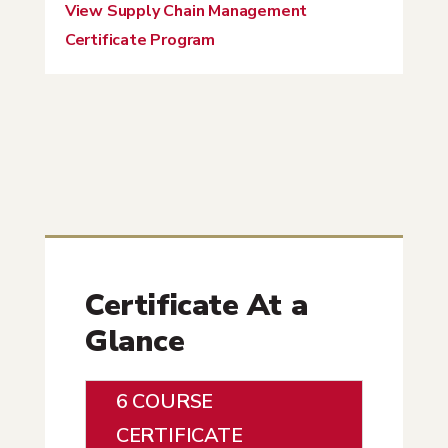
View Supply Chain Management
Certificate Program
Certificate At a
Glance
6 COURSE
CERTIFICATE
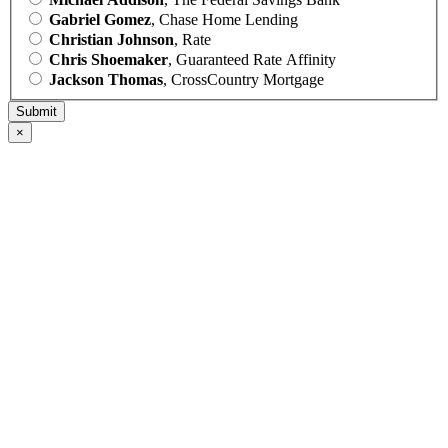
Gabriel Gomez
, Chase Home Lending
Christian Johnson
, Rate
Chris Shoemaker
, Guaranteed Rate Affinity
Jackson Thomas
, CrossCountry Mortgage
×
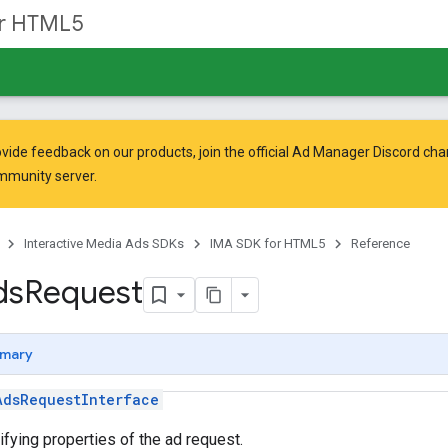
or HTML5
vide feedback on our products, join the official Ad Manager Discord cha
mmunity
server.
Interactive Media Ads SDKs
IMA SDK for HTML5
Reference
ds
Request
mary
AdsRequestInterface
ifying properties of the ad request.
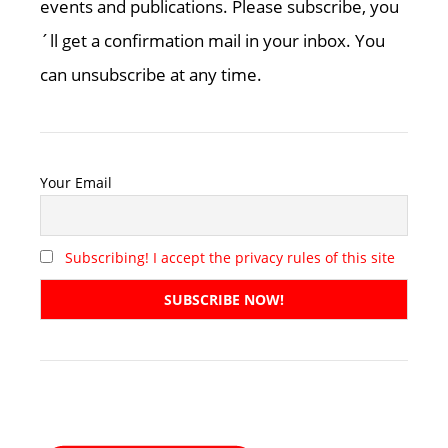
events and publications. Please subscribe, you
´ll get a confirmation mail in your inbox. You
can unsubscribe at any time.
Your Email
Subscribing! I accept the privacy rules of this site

### Work request
With the pictures omitted, print each line of the data above precisely as given.

### Solution
View Supply Chain Management
Certificate Program
Certificate At a
Glance
6 COURSE
CERTIFICATE
Gabriel Gomez
, Chase Home Lending
Christian Johnson
, Rate
Chris Shoemaker
, Guaranteed Rate Affinity
Jackson Thomas
, CrossCountry Mortgage
×
or HTML5
vide feedback on our products, join the official Ad Manager Discord cha
mmunity
server.
Interactive Media Ads SDKs
IMA SDK for HTML5
Reference
ds
Request
mary
AdsRequestInterface
ifying properties of the ad request.
events and publications. Please subscribe, you
´ll get a confirmation mail in your inbox. You
can unsubscribe at any time.
Your Email
Subscribing! I accept the privacy rules of this site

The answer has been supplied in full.